連載は続く~SF掌編『US映画・ドラマが多くを教え続けている』編


 映画、ドラマ部門の活躍から素人老人へとその一部は伝わって、多少くらいは学べているつもりの辺りから、もう少々。
 テレビ放映の再放送で度々見る機会が提供され続けている映画の"ボーン・シリーズ"は、かつて『陰謀のセオリー』('97)でも下敷きにされていた"殺人マシン"化したヒトを操るUS国家機関のあり方の一面をオープンに素材にしてくれている。
 USが担った現レジームでの超大国的あり方の実際の運営では、表立った他国への力による制圧のような介入のあり方は採用されない代わりに、UKの頭脳たちがどう教え、それをどう受け止め、更に自分たち流にしたのかの解明は今どきの若い研究者も含めた事情通諸氏に任せたいけれど、或る信念のもと相当に悪辣と客観視可能な方法で、他国への介入も織り交ぜた、様々を含めた、表向き民主主義っぽい作戦だったはずだ。
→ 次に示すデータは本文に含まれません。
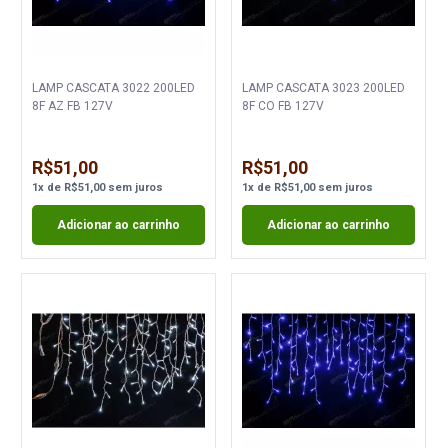
LAMP CASCATA 3022 200LED
LAMP CASCATA 3023 200LED
8F AZ FB 127V
8F CO FB 127V
R$51,00
R$51,00
1
x
de
R$51,00
sem juros
1
x
de
R$51,00
sem juros
Adicionar ao carrinho
Adicionar ao carrinho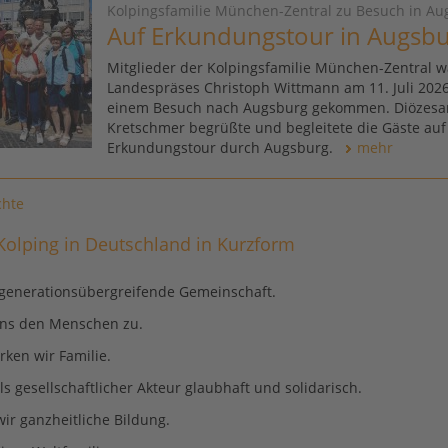
Kolpingsfamilie München-Zentral zu Besuch in Au
Auf Erkundungstour in Augsb
Mitglieder der Kolpingsfamilie München-Zentral w
Landespräses Christoph Wittmann am 11. Juli 202
einem Besuch nach Augsburg gekommen. Diözesa
Kretschmer begrüßte und begleitete die Gäste auf
Erkundungstour durch Augsburg.
mehr
chte
 Kolping in Deutschland in Kurzform
 generationsübergreifende Gemeinschaft.
ns den Menschen zu.
rken wir Familie.
s gesellschaftlicher Akteur glaubhaft und solidarisch.
ir ganzheitliche Bildung.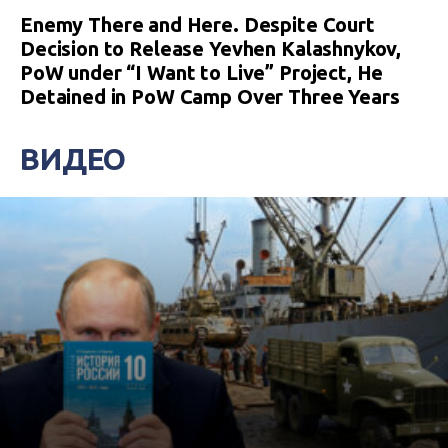
Enemy There and Here. Despite Court
Decision to Release Yevhen Kalashnykov,
PoW under “I Want to Live” Project, He
Detained in PoW Camp Over Three Years
ВИДЕО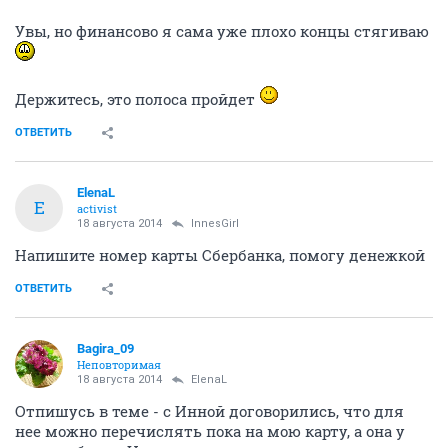
Увы, но финансово я сама уже плохо концы стягиваю
Держитесь, это полоса пройдет
ОТВЕТИТЬ
ElenaL
E
activist
18 августа 2014
InnesGirl
Напишите номер карты Сбербанка, помогу денежкой
ОТВЕТИТЬ
Bagira_09
Неповторимая
18 августа 2014
ElenaL
Отпишусь в теме - с Инной договорились, что для
нее можно перечислять пока на мою карту, а она у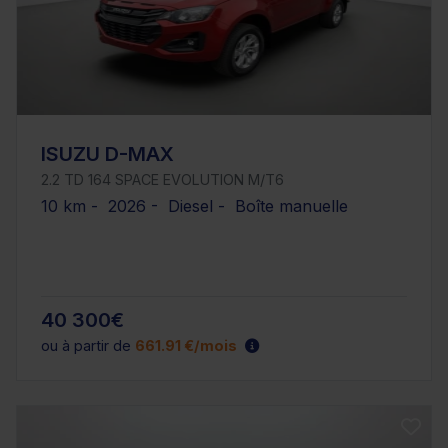
ISUZU D-MAX
2.2 TD 164 SPACE EVOLUTION M/T6
10 km - 2026 - Diesel - Boîte manuelle
40 300€
ou à partir de
661.91 €/mois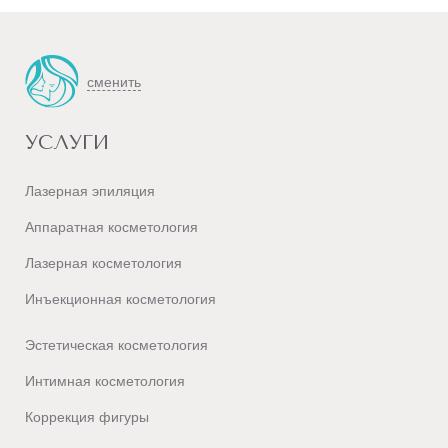
сменить
УСЛУГИ
Лазерная эпиляция
Аппаратная косметология
Лазерная косметология
Инъекционная косметология
Эстетическая косметология
Интимная косметология
Коррекция фигуры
 ここらは子供向けドラマ、NHKでも時差僅少に放送していたアイ・カーリーだったかのエピソードを持ち出してその性質の一端を素人流に指摘させてもらった。
 マスメディアを発達させた諸国では、民主主義っぽく感じるあるあり方を共通に持ちうる。でも生活質のところまで細分化すると、民主主義ちっぽく感じる要素は土地柄によって相当に異なってしまいそうだ。
 だからUSが民主主義国として受けやすい諸国もあれば、うそっぽぉーーい!と頭から信じてくれない諸国も当然現時点地表面において簡単に生じてしまう。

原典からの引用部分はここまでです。